3. Who assisted with the cartridge production?
Check out that photo above. Now look at this photograph, of an original copy of Super 3D Noah’s Ark:
See the difference? The original cartridge was a “lock-on” type, like a Game Genie of the era or the classic Sonic & Knuckles cart for Sega Genesis. But this new re-release sports a legit-looking standard 16-bit Nintendo cartridge. Are donor carts being used, or all-new plastic mold jobs? Does Wisdom Tree have this capability, or are they outsourcing, perhaps to a community member of NintendoAge.com who could shed some light on this?
4. What will happen to the value of the original?
The original Super 3D Noah’s Ark often goes for $100+ on Ebay. Will that value decrease, now that more copies of the same game are available? Or will the value increase, seeing as how the original release does seem different from this new thing? If I had to hazard a guess, I would say that any further remakes/reprints/re-releases/remanufactured copies will have little effect, and any gradual changes in value will just be due to the typical rises and falls of retro game items anyway. The collector’s market can be quite unpredictable, which many weighing factors far beyond the mere matter of another Wisdom Tree reprint.
5. Will anyone purchase the re-release?
I am not planning on it. Just seems a tad overpriced to me. I will be interested to see who disagrees and jumps on this opportunity.
6. Wait, has this already happened once before?
Look, all I’m saying is that you can already find so-called “reprints” on Ebay using the same photo I received in the press release. Wisdom Tree, what are you doing? Is something fishy going on? Have you already tried this “hey look at us we’re totally re-releasing a collector’s item here” idea once before? Or did someone really get a hold of your stash beforehand? Or is this Ebay seller just someone at Wisdom Tree? In which case, isn’t that even more desperate? All I know is that the rabbit trail might run deeper on this case than I care to dig, thank you very much.
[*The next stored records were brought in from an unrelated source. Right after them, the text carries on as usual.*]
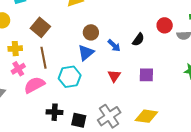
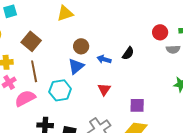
red circle: (165, 25) -> (160, 32), moved
blue arrow: (114, 46) -> (104, 59), turned 152
purple square: (146, 75) -> (137, 105), moved

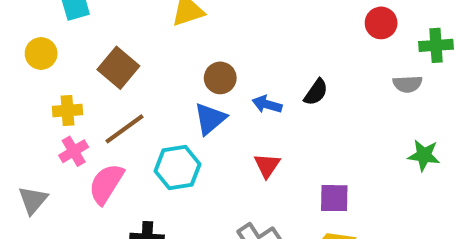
red circle: (160, 32) -> (381, 23), moved
brown line: (34, 71) -> (125, 129), turned 65
pink semicircle: (25, 98) -> (106, 184), turned -30

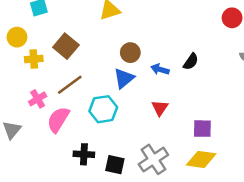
yellow cross: (68, 111) -> (34, 59), moved

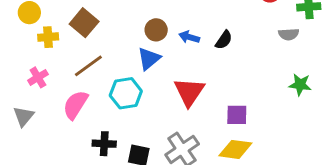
blue arrow: (160, 69) -> (189, 37), moved
pink cross: (38, 99) -> (38, 77), moved
red triangle: (160, 108) -> (189, 92), size x1.6

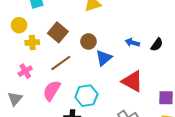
brown circle: (156, 30) -> (88, 42), moved
red triangle: (189, 92) -> (132, 81), turned -35
cyan hexagon: (126, 93) -> (86, 96), moved

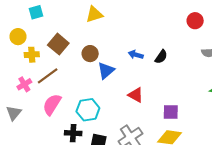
brown line: (61, 63) -> (48, 76), moved
red triangle: (132, 81) -> (136, 95), size x0.7

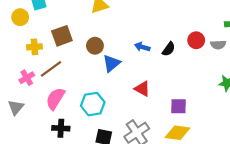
red circle: (195, 21) -> (196, 40), moved
yellow circle: (18, 37) -> (20, 17), moved
brown square: (58, 44) -> (62, 36), turned 30
black cross: (73, 133) -> (61, 128), moved

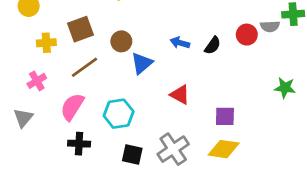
gray semicircle: (218, 45) -> (270, 26), moved
brown line: (51, 69) -> (85, 67), moved

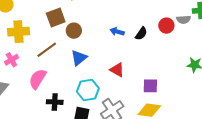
brown square: (80, 29) -> (56, 17), moved
yellow cross: (46, 43) -> (18, 32), size x1.5
blue triangle: (142, 63) -> (79, 58), moved
cyan hexagon: (119, 114) -> (88, 90), moved
black cross: (79, 144) -> (55, 102), moved

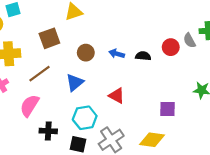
gray semicircle: (184, 20) -> (189, 41), turned 64
brown circle: (74, 31) -> (86, 53), moved
black semicircle: (141, 34) -> (143, 56), turned -120
purple square: (150, 86) -> (167, 109), moved

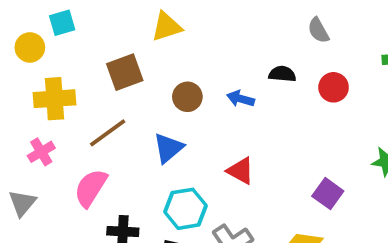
gray semicircle: (189, 41) -> (318, 30), moved
black semicircle: (143, 56) -> (282, 74), moved
purple square: (167, 109) -> (328, 194), turned 35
7. Who is the target audience?
Is there really a contingent of weird Christian retro gamer-collectors who are foaming at the mouth in excitement for this announcement? Are there truly enough general classic-game collectors who desire this item to merit its appearance? Maybe you have seen the type, the ones with enough disposable income that when any new collectible comes along they can say, “Meh, sure, I don’t have one of those yet,” and buy the darned piece of junk. Is that the target audience?
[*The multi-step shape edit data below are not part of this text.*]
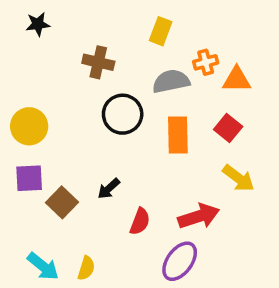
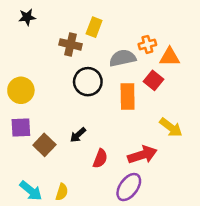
yellow rectangle: (161, 31) -> (94, 27), moved
red square: (228, 128) -> (154, 80), moved

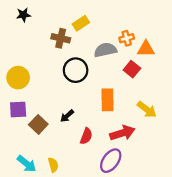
yellow rectangle: (94, 27) -> (81, 23), turned 35
orange rectangle: (128, 97) -> (108, 100), moved
yellow semicircle: (62, 192) -> (53, 165), turned -32

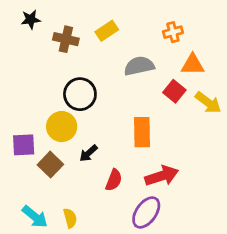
brown cross: (61, 38) -> (66, 39), moved
orange cross: (127, 38) -> (173, 32), moved
black circle: (76, 70) -> (80, 94), moved
yellow circle: (18, 78) -> (62, 127), moved
yellow arrow: (147, 110) -> (208, 103), moved

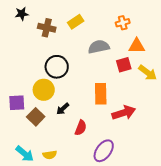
red square: (174, 91) -> (124, 65), turned 35
red arrow: (162, 176) -> (124, 113), moved
yellow semicircle: (70, 218) -> (50, 155), turned 96

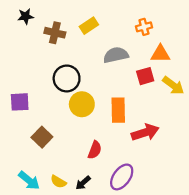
yellow circle: (44, 90) -> (82, 104), moved
purple square: (17, 103) -> (20, 102), moved
black arrow: (63, 109) -> (83, 183), moved
yellow semicircle: (50, 155) -> (58, 182), turned 40

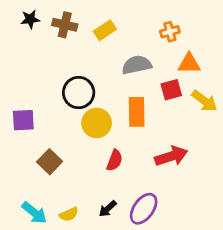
brown cross: (55, 33) -> (65, 25), moved
orange rectangle: (118, 110) -> (137, 112), moved
red semicircle: (95, 150) -> (115, 160), moved
yellow semicircle: (58, 182) -> (69, 214), turned -56
black arrow: (83, 183) -> (108, 209), moved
8. Will this be a collector’s item?
Retro games are only now getting to be old enough for re-releases and the like to really be viable, but the sample size of such events is still too small to make any solid guesses as to their later sought-afterness. For instance, will Battle Kid be as much of a collector’s item in 20 years as Little Samson? When even the “new” releases become retro, what happens? Who will want the second edition of Super 3D Noah’s Ark in decades to come?
9. What does “Remakes of games for SNES” mean?
Seriously, what does this strange phrase near the end of the press release mean? It literally reads like this:
“Coming soon …. Remake of games for SNES, Bible Buffet Quiz Book and more.”
10. Did this really happen?
Getting a press release in my inbox concerning the re-release of a 20-year-old Wisdom Tree was probably among the last things I expected to happen today, and it still feels surreal. Maybe you have to be a special kind of NES dork to even care about this at all, but at the very least, I think we can all agree that something like this was completely unexpected.